Pero, ¿qué hay respecto del final? El paralelo con la Décima Sinfonía de Mahler es sorprendente. Ambos compositores dedicaron prácticamente la totalidad de su obra a sinfonías en gran escala; ambos terminaron diez sinfonías (Mahler se negó a numerar su sinfonía-canción Das Lied von der Erde, y Bruckner no contó sus dos producciones juveniles en Fa menor y Re menor); ambos dejaron sus sinfonías undécimas casi completas. Los estudiosos han estado trabajando en la reconstrucción de la Décima de Mahler durante dos décadas y finalmente existe una versión ejecutable que se escucha a menudo. El problema con la Novena de Bruckner es más difícil, debido a la total ausencia de la coda. Las reconstrucciones de Mahler fueron posibles porque había música suficiente como para permitir comprender la estructura general. Pero cualquier intento de completar la Novena de Bruckner se debe enfrentar con la total ausencia de ni siquiera un atisbo de lo que iba a ser la coda. Sin embargo, se han hecho algunos intentos. Hay por lo menos dos terminaciones diferentes del final que existe de Bruckner, y ambas han sido ejecutadas. Las dos son controvertidas (como lo fueron las primeras reconstrucciones de la Décima de Mahler). Algunas personas han alabado los esfuerzos por poner a disposición todo lo que existe del final, en tanto que otras han sentido que esas versiones ni siquiera se acercan al nivel de inspiración de Bruckner. El tiempo determinará si es posible una reconstrucción viable de la Novena. Hasta que aparezca una, la mayoría de las orquestas continuarán ejecutando la sinfonía como pieza de tres movimientos.
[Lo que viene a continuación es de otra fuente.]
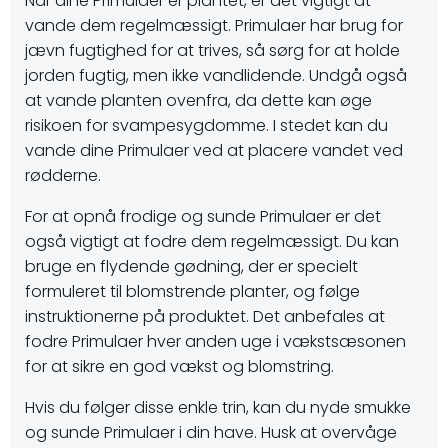
Når dine Primulaer er plantet, er det vigtigt at
vande dem regelmæssigt. Primulaer har brug for
jævn fugtighed for at trives, så sørg for at holde
jorden fugtig, men ikke vandlidende. Undgå også
at vande planten ovenfra, da dette kan øge
risikoen for svampesygdomme. I stedet kan du
vande dine Primulaer ved at placere vandet ved
rødderne.
For at opnå frodige og sunde Primulaer er det
også vigtigt at fodre dem regelmæssigt. Du kan
bruge en flydende gødning, der er specielt
formuleret til blomstrende planter, og følge
instruktionerne på produktet. Det anbefales at
fodre Primulaer hver anden uge i vækstsæsonen
for at sikre en god vækst og blomstring.
Hvis du følger disse enkle trin, kan du nyde smukke
og sunde Primulaer i din have. Husk at overvåge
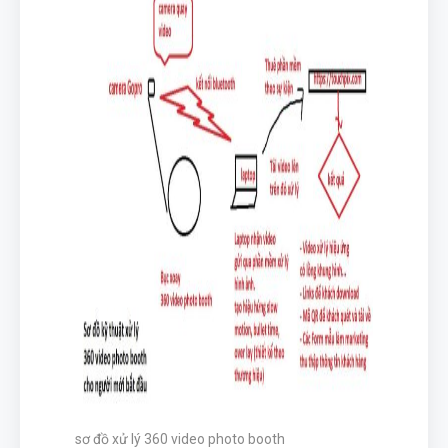
sơ đồ xử lý 360 video photo booth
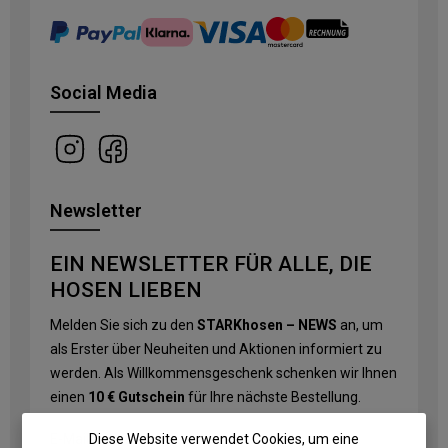
Social Media
Newsletter
EIN NEWSLETTER FÜR ALLE, DIE
HOSEN LIEBEN
Melden Sie sich zu den
STARKhosen – NEWS
an, um
als Erster über Neuheiten und Aktionen informiert zu
werden. Als Willkommensgeschenk schenken wir Ihnen
einen
10 € Gutschein
für Ihre nächste Bestellung.
Diese Website verwendet Cookies, um eine
E-Mail-Adresse
*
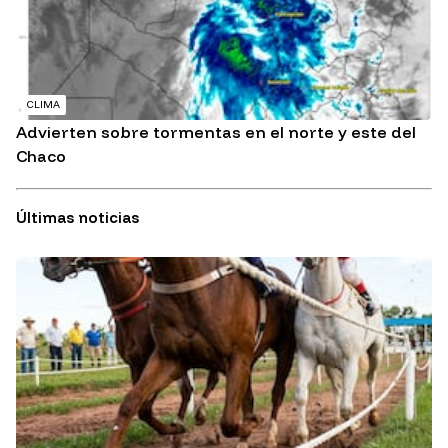
CLIMA
Advierten sobre tormentas en el norte y este del
Chaco
Últimas noticias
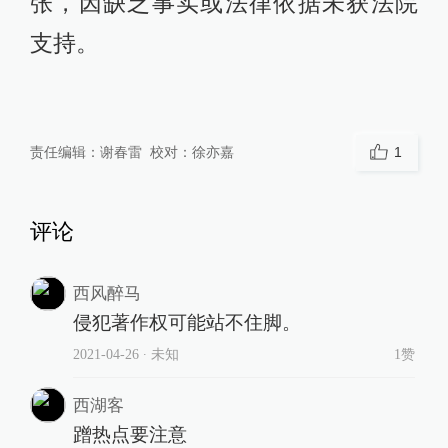
张，因缺乏事实或法律依据未获法院
支持。
责任编辑：
谢春雷
校对：
徐亦嘉
1
评论
西风醉马
侵犯著作权可能站不住脚。
2021-04-26
∙ 未知
1赞
西湖客
蹭热点要注意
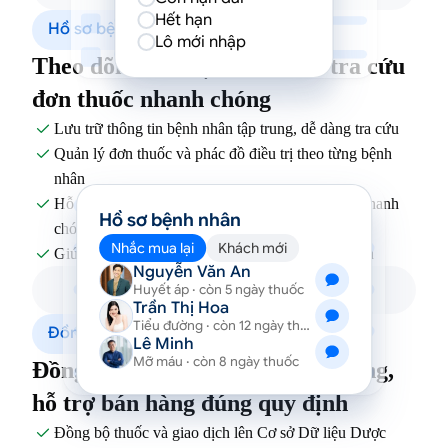
Hết hạn
Hồ sơ bệnh nhân & Đơn thuốc
Lô mới nhập
Theo dõi hồ sơ bệnh nhân và tra cứu
đơn thuốc nhanh chóng
Lưu trữ thông tin bệnh nhân tập trung, dễ dàng tra cứu

Quản lý đơn thuốc và phác đồ điều trị theo từng bệnh

nhân
Hỗ trợ tìm kiếm lịch sử mua thuốc và đơn thuốc nhanh

Hồ sơ bệnh nhân
chóng
Nhắc mua lại
Khách mới
Giúp tư vấn bán thuốc chính xác và thuận tiện hơn

Nguyễn Văn An
Huyết áp · còn 5 ngày thuốc
Trần Thị Hoa
Tiểu đường · còn 12 ngày thuốc
Đồng bộ dữ liệu Dược Quốc gia
Lê Minh
Mỡ máu · còn 8 ngày thuốc
Đồng bộ dữ liệu dược nhanh chóng,
hỗ trợ bán hàng đúng quy định
Đồng bộ thuốc và giao dịch lên Cơ sở Dữ liệu Dược

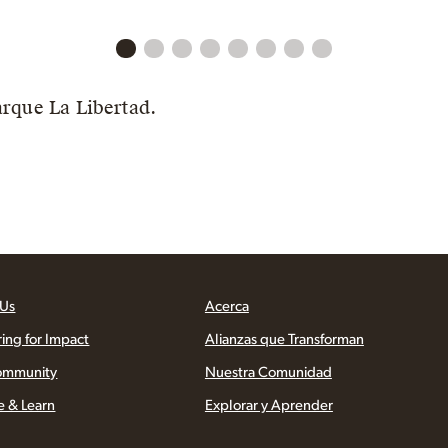
arque La Libertad.
 Us
Acerca
ring for Impact
Alianzas que Transforman
ommunity
Nuestra Comunidad
e & Learn
Explorar y Aprender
El sentimiento con frecuencia expresado, en el sentido de que el adagio del tercer movimiento el verdaderamente el adiós a la vida de Bruckner, si bien no es claramente cierto en un sentido literal, refleja una sensación de integridad en los tres movimientos que es muy diferente de lo que cualquier otra sinfonía presenta después de haberse escuchado sólo tres de sus cuatro movimientos.
Como varios comentaristas han mencionado, Bruckner decidió tanto su estilo como su concepción de la forma sinfónica muy temprano en su carrera y posteriormente los refino pero nunca los modificó. A diferencia de un compositor como Beethoven, cuya comprensión de la sinfonía y cuyo estilo personal cambió a lo largo de los años, Bruckner encontró muy pronto su visión artística única y después exploró, incluso con mayor sutileza, las implicaciones y posibilidades de su lenguaje. La Novena Sinfonía es la culminación de este desarrollo. Externamente tiene muchos rasgos en común con las sinfonías anteriores de Bruckner: forma de cuatro movimientos, riqueza de temas, matices de fondo religioso, ritmos en tresillos persistentes, sonoridades orquestales masivas, modulaciones sutiles, melodías líricas, mezcla de recapitulación y desarrollo, discontinuidades. Pero lo que en algunas obras tempranas era usado en exceso y afectado, aquí se presenta con maestría y sofisticación. El resultado es una música de tremendo impacto emocional, desde el poderoso primer movimiento, a través del demoníaco scherzo, al tortuoso adagio.